Principally, the excessive focus on China stands to lead to an incomplete analysis given Western companies’ market share, which has also become part of many countries’ communications infrastructure throughout the world and which hold most of the AI patents.
Another way AI may threaten democracy is through the indirect effects of automation and worker displacement. This has depressed the working class and diminished the middle classes (a vital force for democracy), and led them into the grasp of populist and anti-democratic politicians.
The advent of AI and other emerging technologies has also meant that our underlying social principles have been put under strain. One dilemma has been over the ethics of genetically enhanced technology (GET), an outcome of a convergence of insights in the biological and technological spheres (including the use of AI in genomics).
Numerous philosophers have advanced various arguments in the debate over the permissibility of these and their implications for liberal democracy. A view under discussion among ethicists is the notion that granting access to GET gives an unfair advantage and may create a “genetic caste system” that will perpetuate our current socioeconomic disparities.
In another sense, the inequality in technical expertise required to enter the labour market has given rise to a phenomenon some political economists are terming techno-feudalism. That is, in addition to the internet (and increasingly other industries) being dominated by only a handful of powerful, monopolistic corporations (termed Big Tech), our society increasingly runs the risk of having a class of individuals locked out of meaningful economic participation and upward mobility.
This speaks to the importance of common global standards and values to underlie the protocols on which these technologies are based so that it may be clear when some governments curtail them. A future referendum on whether to adopt some forms of advanced AI is also a possibility and would be justified given the societal and collective implications. Above all, the preponderance of emerging technologies in the political process requires a wary public. This begs the question of whether citizens are capable of understanding the threat.
Part of the problem is the technically complex nature of AI. Political scientists have already observed that technology has the effect of creating a small, decision-making elite composed of technocrats and governing officials. This requires citizen education. Civil society should play a role not only in understanding the threats but also the opportunities. An educated citizenry is also less vulnerable to baseless conspiracy theories.

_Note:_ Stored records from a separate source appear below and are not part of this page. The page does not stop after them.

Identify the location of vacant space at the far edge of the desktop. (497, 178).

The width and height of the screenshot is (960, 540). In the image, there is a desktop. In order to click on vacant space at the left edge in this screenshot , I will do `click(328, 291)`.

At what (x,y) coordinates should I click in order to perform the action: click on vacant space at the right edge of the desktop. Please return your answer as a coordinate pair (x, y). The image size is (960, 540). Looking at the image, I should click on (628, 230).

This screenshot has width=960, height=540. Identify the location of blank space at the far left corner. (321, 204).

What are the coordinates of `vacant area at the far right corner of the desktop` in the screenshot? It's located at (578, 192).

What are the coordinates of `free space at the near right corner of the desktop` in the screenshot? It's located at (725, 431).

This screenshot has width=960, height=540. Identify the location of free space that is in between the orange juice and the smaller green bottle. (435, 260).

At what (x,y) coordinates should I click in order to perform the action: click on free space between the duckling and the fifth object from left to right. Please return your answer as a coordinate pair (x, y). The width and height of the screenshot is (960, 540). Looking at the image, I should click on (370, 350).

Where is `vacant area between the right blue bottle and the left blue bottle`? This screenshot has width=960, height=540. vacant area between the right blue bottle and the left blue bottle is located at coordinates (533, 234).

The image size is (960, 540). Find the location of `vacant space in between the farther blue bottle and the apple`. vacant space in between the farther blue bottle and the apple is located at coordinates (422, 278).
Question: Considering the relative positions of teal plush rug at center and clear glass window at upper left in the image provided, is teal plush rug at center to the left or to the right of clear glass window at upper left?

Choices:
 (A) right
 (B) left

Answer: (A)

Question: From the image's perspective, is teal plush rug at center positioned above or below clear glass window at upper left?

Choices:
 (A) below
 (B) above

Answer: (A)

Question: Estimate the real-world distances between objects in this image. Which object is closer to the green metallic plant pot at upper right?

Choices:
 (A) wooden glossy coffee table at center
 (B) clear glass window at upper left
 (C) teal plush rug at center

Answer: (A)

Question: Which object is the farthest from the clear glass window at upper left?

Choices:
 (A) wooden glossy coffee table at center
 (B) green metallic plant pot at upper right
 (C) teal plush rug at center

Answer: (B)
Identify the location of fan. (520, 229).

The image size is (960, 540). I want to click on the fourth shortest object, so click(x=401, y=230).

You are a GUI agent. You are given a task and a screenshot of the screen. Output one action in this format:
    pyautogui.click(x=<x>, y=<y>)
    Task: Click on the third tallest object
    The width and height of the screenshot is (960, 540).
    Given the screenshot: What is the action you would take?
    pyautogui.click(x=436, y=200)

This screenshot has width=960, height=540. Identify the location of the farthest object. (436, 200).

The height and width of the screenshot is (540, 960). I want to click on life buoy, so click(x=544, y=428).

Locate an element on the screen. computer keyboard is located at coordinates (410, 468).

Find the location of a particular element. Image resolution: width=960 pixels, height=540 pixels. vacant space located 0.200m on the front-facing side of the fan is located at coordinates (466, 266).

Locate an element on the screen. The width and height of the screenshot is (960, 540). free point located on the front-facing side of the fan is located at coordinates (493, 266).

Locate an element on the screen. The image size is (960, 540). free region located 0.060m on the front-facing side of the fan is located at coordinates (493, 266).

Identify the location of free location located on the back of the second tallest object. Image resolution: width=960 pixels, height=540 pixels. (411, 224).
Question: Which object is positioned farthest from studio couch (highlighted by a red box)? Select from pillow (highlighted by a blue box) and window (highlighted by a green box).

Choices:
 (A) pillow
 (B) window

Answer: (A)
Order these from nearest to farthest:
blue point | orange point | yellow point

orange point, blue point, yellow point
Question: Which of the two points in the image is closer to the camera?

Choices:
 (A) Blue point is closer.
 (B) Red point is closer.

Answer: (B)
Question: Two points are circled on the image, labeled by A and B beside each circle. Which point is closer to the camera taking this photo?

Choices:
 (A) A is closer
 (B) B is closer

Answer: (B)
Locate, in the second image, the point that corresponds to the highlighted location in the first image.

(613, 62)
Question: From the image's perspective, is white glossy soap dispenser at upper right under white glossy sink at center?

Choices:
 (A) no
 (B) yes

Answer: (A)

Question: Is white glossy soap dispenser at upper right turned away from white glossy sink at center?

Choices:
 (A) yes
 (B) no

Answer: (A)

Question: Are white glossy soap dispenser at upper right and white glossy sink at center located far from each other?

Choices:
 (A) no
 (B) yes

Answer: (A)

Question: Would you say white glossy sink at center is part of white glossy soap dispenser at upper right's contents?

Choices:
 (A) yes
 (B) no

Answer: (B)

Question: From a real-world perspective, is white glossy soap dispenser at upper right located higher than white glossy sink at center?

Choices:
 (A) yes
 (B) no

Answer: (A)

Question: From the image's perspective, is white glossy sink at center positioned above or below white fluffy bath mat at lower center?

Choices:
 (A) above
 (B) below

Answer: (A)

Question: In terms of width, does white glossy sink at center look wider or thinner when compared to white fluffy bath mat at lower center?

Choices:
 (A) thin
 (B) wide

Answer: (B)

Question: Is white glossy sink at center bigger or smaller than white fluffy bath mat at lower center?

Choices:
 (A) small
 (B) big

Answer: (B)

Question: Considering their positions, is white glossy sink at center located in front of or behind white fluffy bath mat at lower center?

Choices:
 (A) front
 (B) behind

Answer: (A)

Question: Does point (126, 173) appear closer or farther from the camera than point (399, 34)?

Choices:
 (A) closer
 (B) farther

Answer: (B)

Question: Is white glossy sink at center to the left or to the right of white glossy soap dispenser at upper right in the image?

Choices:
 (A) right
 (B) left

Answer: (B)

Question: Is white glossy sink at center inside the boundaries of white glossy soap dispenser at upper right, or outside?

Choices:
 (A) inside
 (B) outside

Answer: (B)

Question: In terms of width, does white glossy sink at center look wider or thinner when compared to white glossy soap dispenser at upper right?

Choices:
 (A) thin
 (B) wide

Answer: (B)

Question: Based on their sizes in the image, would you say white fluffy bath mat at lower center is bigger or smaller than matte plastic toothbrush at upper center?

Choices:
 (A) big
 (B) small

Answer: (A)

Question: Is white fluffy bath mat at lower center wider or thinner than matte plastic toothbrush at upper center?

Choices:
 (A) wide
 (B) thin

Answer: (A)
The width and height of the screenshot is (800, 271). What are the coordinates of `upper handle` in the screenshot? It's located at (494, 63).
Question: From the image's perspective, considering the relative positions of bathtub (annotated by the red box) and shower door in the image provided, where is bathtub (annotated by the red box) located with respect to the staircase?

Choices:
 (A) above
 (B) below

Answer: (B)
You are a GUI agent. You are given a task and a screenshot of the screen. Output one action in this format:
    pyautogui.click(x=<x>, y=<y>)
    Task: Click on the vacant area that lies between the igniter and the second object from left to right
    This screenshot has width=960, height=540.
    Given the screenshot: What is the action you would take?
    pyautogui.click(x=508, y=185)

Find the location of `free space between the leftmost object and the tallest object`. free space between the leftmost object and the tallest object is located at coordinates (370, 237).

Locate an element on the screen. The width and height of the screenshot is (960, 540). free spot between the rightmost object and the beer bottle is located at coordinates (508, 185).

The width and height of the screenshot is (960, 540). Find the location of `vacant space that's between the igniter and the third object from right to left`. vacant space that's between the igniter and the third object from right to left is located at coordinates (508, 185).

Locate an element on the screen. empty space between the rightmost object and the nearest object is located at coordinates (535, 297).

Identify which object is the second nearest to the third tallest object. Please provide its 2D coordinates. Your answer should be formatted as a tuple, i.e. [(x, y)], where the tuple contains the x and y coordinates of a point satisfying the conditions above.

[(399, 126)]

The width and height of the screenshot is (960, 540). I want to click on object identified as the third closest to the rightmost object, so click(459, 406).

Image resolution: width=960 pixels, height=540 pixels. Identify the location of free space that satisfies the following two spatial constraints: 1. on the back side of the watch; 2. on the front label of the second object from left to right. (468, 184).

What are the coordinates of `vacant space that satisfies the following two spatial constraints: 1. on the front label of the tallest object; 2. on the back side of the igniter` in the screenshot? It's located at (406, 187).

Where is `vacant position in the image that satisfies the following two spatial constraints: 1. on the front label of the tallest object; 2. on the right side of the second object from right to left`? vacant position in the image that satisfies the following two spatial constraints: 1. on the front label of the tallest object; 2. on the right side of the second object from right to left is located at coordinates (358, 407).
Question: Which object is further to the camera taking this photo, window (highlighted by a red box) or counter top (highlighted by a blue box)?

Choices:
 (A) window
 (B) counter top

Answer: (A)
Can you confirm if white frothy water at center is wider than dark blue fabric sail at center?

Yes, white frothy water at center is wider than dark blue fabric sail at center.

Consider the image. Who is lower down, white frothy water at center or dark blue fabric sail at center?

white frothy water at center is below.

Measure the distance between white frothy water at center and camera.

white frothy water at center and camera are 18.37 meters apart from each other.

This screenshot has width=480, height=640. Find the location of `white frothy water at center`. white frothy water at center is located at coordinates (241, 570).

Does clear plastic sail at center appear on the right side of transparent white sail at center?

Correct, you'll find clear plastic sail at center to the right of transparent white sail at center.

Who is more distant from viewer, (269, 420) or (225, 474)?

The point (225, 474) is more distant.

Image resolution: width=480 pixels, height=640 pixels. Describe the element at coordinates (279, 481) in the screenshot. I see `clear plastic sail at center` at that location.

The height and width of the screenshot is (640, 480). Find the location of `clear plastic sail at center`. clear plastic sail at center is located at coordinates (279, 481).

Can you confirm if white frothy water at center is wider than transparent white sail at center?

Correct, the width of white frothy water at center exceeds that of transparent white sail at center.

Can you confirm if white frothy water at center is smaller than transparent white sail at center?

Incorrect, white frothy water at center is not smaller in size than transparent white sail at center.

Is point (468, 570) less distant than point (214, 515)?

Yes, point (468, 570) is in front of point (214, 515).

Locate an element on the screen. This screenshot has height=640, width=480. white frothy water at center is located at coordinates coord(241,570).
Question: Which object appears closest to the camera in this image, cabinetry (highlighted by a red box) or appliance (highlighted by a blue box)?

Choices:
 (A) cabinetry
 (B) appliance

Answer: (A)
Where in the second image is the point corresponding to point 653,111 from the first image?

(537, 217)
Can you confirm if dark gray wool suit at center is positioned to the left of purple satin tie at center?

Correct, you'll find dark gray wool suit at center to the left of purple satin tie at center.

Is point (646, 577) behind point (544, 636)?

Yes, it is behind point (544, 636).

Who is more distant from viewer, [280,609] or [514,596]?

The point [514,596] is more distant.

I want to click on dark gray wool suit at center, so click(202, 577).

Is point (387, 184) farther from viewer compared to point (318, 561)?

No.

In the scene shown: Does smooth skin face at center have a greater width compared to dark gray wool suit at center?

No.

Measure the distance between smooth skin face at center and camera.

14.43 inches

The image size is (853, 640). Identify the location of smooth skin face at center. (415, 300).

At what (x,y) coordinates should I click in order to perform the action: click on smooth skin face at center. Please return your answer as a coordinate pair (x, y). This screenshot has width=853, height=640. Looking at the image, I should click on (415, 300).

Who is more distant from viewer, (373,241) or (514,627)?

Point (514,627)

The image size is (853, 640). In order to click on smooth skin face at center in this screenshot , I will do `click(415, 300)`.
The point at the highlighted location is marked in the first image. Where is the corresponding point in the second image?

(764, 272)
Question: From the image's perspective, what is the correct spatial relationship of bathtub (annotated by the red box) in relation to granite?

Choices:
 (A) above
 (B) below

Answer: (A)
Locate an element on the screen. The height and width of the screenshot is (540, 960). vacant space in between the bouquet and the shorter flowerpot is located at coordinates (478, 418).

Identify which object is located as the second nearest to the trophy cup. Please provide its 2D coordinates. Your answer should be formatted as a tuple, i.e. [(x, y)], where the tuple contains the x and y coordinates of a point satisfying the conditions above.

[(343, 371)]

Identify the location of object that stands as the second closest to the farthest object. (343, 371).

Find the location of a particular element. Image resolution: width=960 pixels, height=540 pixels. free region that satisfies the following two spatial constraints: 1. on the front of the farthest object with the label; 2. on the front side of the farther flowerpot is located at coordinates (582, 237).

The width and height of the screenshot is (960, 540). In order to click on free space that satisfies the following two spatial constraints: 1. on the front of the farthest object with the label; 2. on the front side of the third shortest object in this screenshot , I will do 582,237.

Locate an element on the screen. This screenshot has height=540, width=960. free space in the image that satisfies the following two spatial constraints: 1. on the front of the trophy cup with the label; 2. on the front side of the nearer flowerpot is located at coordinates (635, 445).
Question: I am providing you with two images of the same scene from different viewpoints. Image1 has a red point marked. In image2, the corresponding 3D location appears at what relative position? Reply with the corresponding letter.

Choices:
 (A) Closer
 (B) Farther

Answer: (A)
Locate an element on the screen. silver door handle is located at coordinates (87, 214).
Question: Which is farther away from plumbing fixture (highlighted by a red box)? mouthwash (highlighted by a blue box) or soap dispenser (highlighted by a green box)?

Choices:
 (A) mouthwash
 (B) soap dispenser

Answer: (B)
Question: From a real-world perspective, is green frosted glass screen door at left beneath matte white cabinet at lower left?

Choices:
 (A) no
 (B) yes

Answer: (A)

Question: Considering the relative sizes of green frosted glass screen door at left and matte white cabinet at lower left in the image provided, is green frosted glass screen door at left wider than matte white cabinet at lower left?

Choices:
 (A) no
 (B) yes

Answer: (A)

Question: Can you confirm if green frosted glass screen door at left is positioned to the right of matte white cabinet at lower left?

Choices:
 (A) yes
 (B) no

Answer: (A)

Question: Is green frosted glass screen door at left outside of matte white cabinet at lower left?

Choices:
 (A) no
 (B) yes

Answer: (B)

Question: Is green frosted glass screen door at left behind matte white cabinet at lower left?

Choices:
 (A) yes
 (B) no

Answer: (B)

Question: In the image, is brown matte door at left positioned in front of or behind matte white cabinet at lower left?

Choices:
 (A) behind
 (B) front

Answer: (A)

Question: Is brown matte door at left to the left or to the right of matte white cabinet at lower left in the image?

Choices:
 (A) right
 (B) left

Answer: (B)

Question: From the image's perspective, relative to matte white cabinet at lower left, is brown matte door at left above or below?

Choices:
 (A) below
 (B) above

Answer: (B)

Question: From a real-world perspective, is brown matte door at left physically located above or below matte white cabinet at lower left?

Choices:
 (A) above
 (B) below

New times indeed call for new types of leaders, but they also call for a new kind of citizen. DM
Dr Bhaso Ndzendze lectures a postgraduate course on Technology Dynamics in International Relations at the University of Johannesburg and directs research in its Centre for Africa-China Studies. Professor Tshilidzi Marwala is Vice-Chancellor of the University of Johannesburg. He deputises President Cyril Ramaphosa on the South African Presidential Commission on the Fourth Industrial Revolution. Dr Ndzendze and Professor Marwala are co-authors of “Artificial Intelligence and Emerging Technologies in International Relations”.